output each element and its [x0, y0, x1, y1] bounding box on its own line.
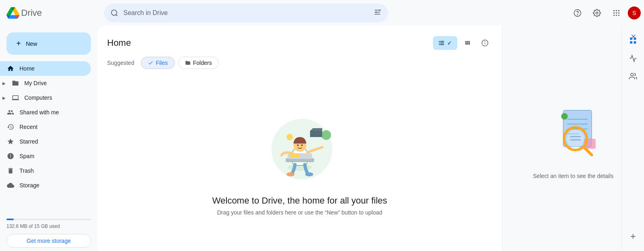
sidebar: + New Home ▶ My Drive ▶	[0, 26, 97, 251]
sidebar-item-label-storage: Storage	[19, 182, 39, 189]
files-tab-label: Files	[156, 60, 168, 66]
search-icon	[110, 9, 118, 17]
svg-point-42	[561, 113, 568, 120]
computer-icon	[11, 94, 19, 102]
svg-point-13	[614, 12, 615, 13]
grid-view-button[interactable]	[459, 36, 476, 50]
filter-tabs: Suggested Files Folders	[107, 57, 492, 69]
svg-point-27	[301, 144, 303, 146]
svg-point-16	[614, 15, 615, 16]
content-header: Home ✓	[107, 36, 492, 50]
details-panel-button[interactable]	[625, 32, 641, 49]
people-icon	[6, 108, 15, 116]
sidebar-item-recent[interactable]: Recent	[0, 120, 91, 134]
sidebar-item-computers[interactable]: ▶ Computers	[0, 90, 91, 105]
details-illustration	[541, 98, 606, 163]
new-button[interactable]: + New	[6, 32, 91, 55]
files-filter-tab[interactable]: Files	[141, 57, 175, 69]
view-controls: ✓	[433, 36, 492, 50]
sidebar-item-shared[interactable]: Shared with me	[0, 105, 91, 120]
welcome-area: Welcome to Drive, the home for all your …	[107, 79, 492, 241]
search-input[interactable]	[123, 9, 368, 17]
welcome-subtitle: Drag your files and folders here or use …	[217, 209, 382, 216]
svg-point-17	[616, 15, 617, 16]
svg-rect-51	[630, 41, 632, 44]
svg-rect-50	[633, 38, 636, 40]
home-icon	[6, 64, 15, 73]
main-wrapper: + New Home ▶ My Drive ▶	[0, 26, 644, 251]
expand-arrow-icon: ▶	[0, 79, 8, 87]
svg-point-28	[286, 172, 295, 176]
logo-area: Drive	[3, 6, 101, 19]
app-title: Drive	[21, 8, 42, 18]
svg-point-14	[616, 12, 617, 13]
sidebar-item-starred[interactable]: Starred	[0, 134, 91, 149]
sidebar-item-label-computers: Computers	[24, 94, 52, 101]
search-bar[interactable]	[104, 4, 388, 22]
get-more-storage-button[interactable]: Get more storage	[6, 234, 91, 248]
info-button[interactable]	[478, 36, 492, 50]
svg-point-32	[321, 130, 331, 140]
drive-logo-icon	[6, 6, 19, 19]
sidebar-item-label-starred: Starred	[19, 138, 38, 145]
svg-point-0	[112, 10, 117, 15]
right-panel: Select an item to see the details	[502, 26, 644, 251]
svg-rect-52	[633, 41, 636, 44]
welcome-title: Welcome to Drive, the home for all your …	[212, 195, 387, 206]
spam-icon	[6, 152, 15, 160]
expand-arrow-computers-icon: ▶	[0, 94, 8, 102]
list-view-button[interactable]: ✓	[433, 36, 457, 50]
sidebar-item-label-recent: Recent	[19, 124, 37, 130]
cloud-icon	[6, 181, 15, 189]
avatar[interactable]: S	[628, 6, 641, 19]
svg-point-26	[297, 144, 299, 146]
svg-point-53	[631, 73, 633, 76]
svg-point-11	[616, 10, 617, 11]
sidebar-item-label-trash: Trash	[19, 167, 34, 174]
svg-point-29	[305, 172, 313, 176]
topbar: Drive	[0, 0, 644, 26]
folders-tab-label: Folders	[193, 60, 212, 66]
svg-rect-49	[630, 38, 632, 40]
content-area: Home ✓	[97, 26, 502, 251]
trash-icon	[6, 167, 15, 175]
settings-button[interactable]	[589, 5, 605, 21]
svg-rect-34	[310, 131, 322, 137]
svg-point-10	[614, 10, 615, 11]
sidebar-item-label-spam: Spam	[19, 153, 34, 159]
plus-icon: +	[16, 39, 21, 48]
help-button[interactable]	[569, 5, 586, 21]
sidebar-item-trash[interactable]: Trash	[0, 163, 91, 178]
svg-point-12	[618, 10, 619, 11]
search-options-button[interactable]	[373, 8, 381, 18]
svg-point-6	[375, 11, 377, 13]
suggested-label: Suggested	[107, 60, 134, 66]
activity-panel-button[interactable]	[625, 50, 641, 67]
star-icon	[6, 137, 15, 146]
svg-point-45	[566, 130, 584, 148]
storage-section: 132.6 MB of 15 GB used Get more storage	[0, 215, 97, 251]
right-panel-description: Select an item to see the details	[533, 173, 613, 179]
new-button-wrapper: + New	[0, 29, 97, 61]
sidebar-item-my-drive[interactable]: ▶ My Drive	[0, 76, 91, 90]
clock-icon	[6, 123, 15, 131]
storage-bar-fill	[6, 219, 14, 220]
add-panel-button[interactable]	[625, 228, 641, 245]
folders-filter-tab[interactable]: Folders	[178, 57, 219, 69]
svg-line-1	[116, 15, 118, 16]
apps-button[interactable]	[608, 5, 625, 21]
new-button-label: New	[26, 41, 37, 47]
svg-point-5	[379, 9, 381, 11]
sidebar-item-home[interactable]: Home	[0, 61, 91, 76]
sidebar-item-label-home: Home	[19, 65, 34, 72]
sidebar-item-spam[interactable]: Spam	[0, 149, 91, 163]
people-panel-button[interactable]	[625, 68, 641, 84]
list-view-label: ✓	[447, 40, 452, 46]
welcome-illustration	[259, 105, 340, 186]
sidebar-item-label-shared: Shared with me	[19, 109, 59, 116]
sidebar-item-storage[interactable]: Storage	[0, 178, 91, 193]
svg-point-15	[618, 12, 619, 13]
svg-point-33	[286, 134, 293, 140]
svg-point-18	[618, 15, 619, 16]
topbar-right: S	[569, 5, 641, 21]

**Work task:**
This exercise calls for the records to be given again exactly, without the images.

**Exercise answer:**
output each element and its [x0, y0, x1, y1] bounding box on its own line.
sidebar: + New Home ▶ My Drive ▶	[0, 26, 97, 251]
sidebar-item-label-storage: Storage	[19, 182, 39, 189]
files-tab-label: Files	[156, 60, 168, 66]
search-icon	[110, 9, 118, 17]
svg-point-42	[561, 113, 568, 120]
computer-icon	[11, 94, 19, 102]
svg-point-13	[614, 12, 615, 13]
grid-view-button[interactable]	[459, 36, 476, 50]
filter-tabs: Suggested Files Folders	[107, 57, 492, 69]
svg-point-27	[301, 144, 303, 146]
svg-point-16	[614, 15, 615, 16]
content-header: Home ✓	[107, 36, 492, 50]
details-panel-button[interactable]	[625, 32, 641, 49]
people-icon	[6, 108, 15, 116]
sidebar-item-recent[interactable]: Recent	[0, 120, 91, 134]
sidebar-item-computers[interactable]: ▶ Computers	[0, 90, 91, 105]
details-illustration	[541, 98, 606, 163]
new-button[interactable]: + New	[6, 32, 91, 55]
files-filter-tab[interactable]: Files	[141, 57, 175, 69]
view-controls: ✓	[433, 36, 492, 50]
sidebar-item-shared[interactable]: Shared with me	[0, 105, 91, 120]
welcome-area: Welcome to Drive, the home for all your …	[107, 79, 492, 241]
search-input[interactable]	[123, 9, 368, 17]
welcome-subtitle: Drag your files and folders here or use …	[217, 209, 382, 216]
svg-point-17	[616, 15, 617, 16]
svg-rect-51	[630, 41, 632, 44]
svg-rect-50	[633, 38, 636, 40]
home-icon	[6, 64, 15, 73]
main-wrapper: + New Home ▶ My Drive ▶	[0, 26, 644, 251]
expand-arrow-icon: ▶	[0, 79, 8, 87]
svg-point-28	[286, 172, 295, 176]
logo-area: Drive	[3, 6, 101, 19]
app-title: Drive	[21, 8, 42, 18]
svg-point-14	[616, 12, 617, 13]
sidebar-item-starred[interactable]: Starred	[0, 134, 91, 149]
sidebar-item-label-computers: Computers	[24, 94, 52, 101]
search-bar[interactable]	[104, 4, 388, 22]
get-more-storage-button[interactable]: Get more storage	[6, 234, 91, 248]
info-button[interactable]	[478, 36, 492, 50]
svg-point-32	[321, 130, 331, 140]
drive-logo-icon	[6, 6, 19, 19]
sidebar-item-label-starred: Starred	[19, 138, 38, 145]
svg-point-0	[112, 10, 117, 15]
right-panel: Select an item to see the details	[502, 26, 644, 251]
svg-rect-52	[633, 41, 636, 44]
welcome-title: Welcome to Drive, the home for all your …	[212, 195, 387, 206]
spam-icon	[6, 152, 15, 160]
expand-arrow-computers-icon: ▶	[0, 94, 8, 102]
list-view-button[interactable]: ✓	[433, 36, 457, 50]
sidebar-item-label-recent: Recent	[19, 124, 37, 130]
cloud-icon	[6, 181, 15, 189]
avatar[interactable]: S	[628, 6, 641, 19]
svg-point-26	[297, 144, 299, 146]
svg-point-53	[631, 73, 633, 76]
svg-point-11	[616, 10, 617, 11]
sidebar-item-label-trash: Trash	[19, 167, 34, 174]
svg-point-29	[305, 172, 313, 176]
topbar: Drive	[0, 0, 644, 26]
folders-tab-label: Folders	[193, 60, 212, 66]
svg-rect-49	[630, 38, 632, 40]
content-area: Home ✓	[97, 26, 502, 251]
trash-icon	[6, 167, 15, 175]
settings-button[interactable]	[589, 5, 605, 21]
svg-rect-34	[310, 131, 322, 137]
svg-point-10	[614, 10, 615, 11]
sidebar-item-label-spam: Spam	[19, 153, 34, 159]
plus-icon: +	[16, 39, 21, 48]
help-button[interactable]	[569, 5, 586, 21]
sidebar-item-trash[interactable]: Trash	[0, 163, 91, 178]
svg-point-12	[618, 10, 619, 11]
search-options-button[interactable]	[373, 8, 381, 18]
svg-point-6	[375, 11, 377, 13]
suggested-label: Suggested	[107, 60, 134, 66]
activity-panel-button[interactable]	[625, 50, 641, 67]
star-icon	[6, 137, 15, 146]
svg-point-45	[566, 130, 584, 148]
storage-section: 132.6 MB of 15 GB used Get more storage	[0, 215, 97, 251]
right-panel-description: Select an item to see the details	[533, 173, 613, 179]
new-button-wrapper: + New	[0, 29, 97, 61]
sidebar-item-my-drive[interactable]: ▶ My Drive	[0, 76, 91, 90]
clock-icon	[6, 123, 15, 131]
storage-bar-fill	[6, 219, 14, 220]
add-panel-button[interactable]	[625, 228, 641, 245]
folders-filter-tab[interactable]: Folders	[178, 57, 219, 69]
svg-line-1	[116, 15, 118, 16]
apps-button[interactable]	[608, 5, 625, 21]
new-button-label: New	[26, 41, 37, 47]
svg-point-5	[379, 9, 381, 11]
sidebar-item-home[interactable]: Home	[0, 61, 91, 76]
sidebar-item-label-home: Home	[19, 65, 34, 72]
sidebar-item-spam[interactable]: Spam	[0, 149, 91, 163]
people-panel-button[interactable]	[625, 68, 641, 84]
list-view-label: ✓	[447, 40, 452, 46]
welcome-illustration	[259, 105, 340, 186]
sidebar-item-label-shared: Shared with me	[19, 109, 59, 116]
sidebar-item-storage[interactable]: Storage	[0, 178, 91, 193]
svg-point-15	[618, 12, 619, 13]
svg-point-33	[286, 134, 293, 140]
svg-point-18	[618, 15, 619, 16]
topbar-right: S	[569, 5, 641, 21]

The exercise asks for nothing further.